L’actualité politique s’est à nouveau accélérée ces derniers jours. En France, François Hollande a annoncé qu’il ne se représenterait, ouvrant la voie à Manuel Valls, qui a déclaré sa candidature quelques jours après. Mais, ce faisant, il cherche à être le candidat d’une famille politique qui subit revers sur revers en Europe, comme le montre la défaite de Matteo Renzi à son référendum.

Quand il ne reste plus que la com.

>S’il ne devait plus y avoir qu’un eurolibéral supposément de gauche, ce sera peut-être Manuel Valls.

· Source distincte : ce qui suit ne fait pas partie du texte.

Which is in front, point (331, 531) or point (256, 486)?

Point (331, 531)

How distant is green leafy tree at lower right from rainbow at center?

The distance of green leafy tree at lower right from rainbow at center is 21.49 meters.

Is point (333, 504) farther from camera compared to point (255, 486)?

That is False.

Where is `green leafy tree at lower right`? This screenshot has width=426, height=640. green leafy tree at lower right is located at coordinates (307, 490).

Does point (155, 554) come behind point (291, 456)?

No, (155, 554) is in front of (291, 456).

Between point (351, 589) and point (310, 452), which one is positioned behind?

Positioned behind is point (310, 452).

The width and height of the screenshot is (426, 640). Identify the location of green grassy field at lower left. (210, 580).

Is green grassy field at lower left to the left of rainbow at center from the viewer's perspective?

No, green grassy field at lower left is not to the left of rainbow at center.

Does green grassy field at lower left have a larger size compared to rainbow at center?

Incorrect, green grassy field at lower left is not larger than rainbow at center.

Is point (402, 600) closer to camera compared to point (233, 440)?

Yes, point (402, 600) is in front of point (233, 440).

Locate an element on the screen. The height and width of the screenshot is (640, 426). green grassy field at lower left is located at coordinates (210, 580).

Alors que le SPD Allemand est réduit à jouer le petit allié d’Angela Merkel, que le PSOE est débordé par Podemos sur sa gauche, qu’en Grande-Bretagne, le parti travailliste a été pris par son aile la plus à gauche, que le PS semble se diriger vers une élimination dès le premier tour de la présidentielle et pourrait même finir 4ème ou 5ème du premier, celui qui était le chouchou eurolibéral, le premier ministre Italien Matteo Renzi va devoir quitter le pouvoir après une très large défaite lors du référendum qu’il a voulu. Bref, le rejet de cette pseudo-gauche eurolibéral semble la chose la plus partagée en Europe.

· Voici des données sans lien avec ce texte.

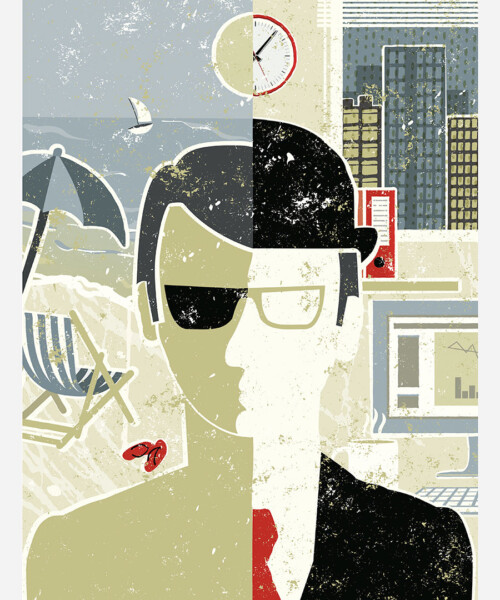 Identify the location of computer. (386, 369). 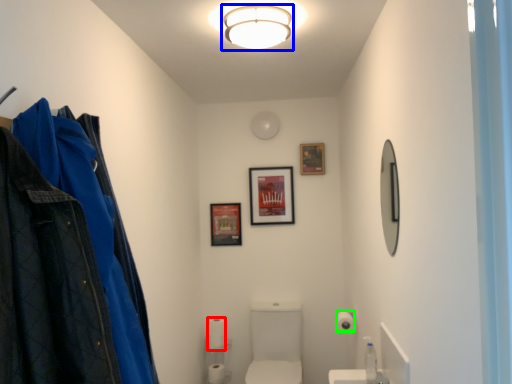 Question: Considering the real-world distances, which object is closest to toilet paper (highlighted by a red box)? fixture (highlighted by a blue box) or toilet paper (highlighted by a green box).

Choices:
 (A) fixture
 (B) toilet paper

Answer: (B) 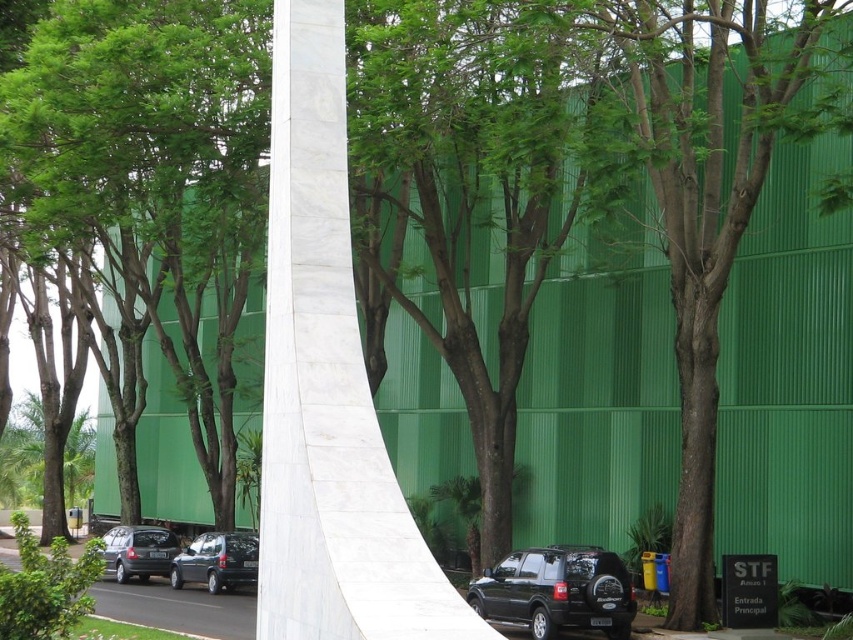 You are a delivery driver needing to park your 2.5 meter long van between the matte black car at center and the matte black suv at center. Can you fit your van there?

The distance between the matte black car at center and the matte black suv at center is 3.55 meters. Since your van is 2.5 meters long, there is enough space to park it between them.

Le pari de Manuel Valls est sans doute aussi fou que raisonné. Fou car jamais un gouvernement sortant n’a été aussi impopulaire, et s’il l’est un peu moins que le président, on voit mal comment il pourrait réussir. Et le candidat perdant en 2017 portera les stigmates de la défaite, pas forcément un passeport pour prendre le contrôle du PS, à supposer que prendre le contrôle de ce parti ait le moindre intérêt… Fou car il affrontera l’aile gauche de son parti, qui semble se demander s’il vaut mieux que la droite. Mais après tout, sa position peut lui permettre de gagner l’investiture et il y a beaucoup d’espace politique entre Mélenchon et Fillon, car il n’est pas sûr que la bulle Macron n’éclate pas dans l’intervalle.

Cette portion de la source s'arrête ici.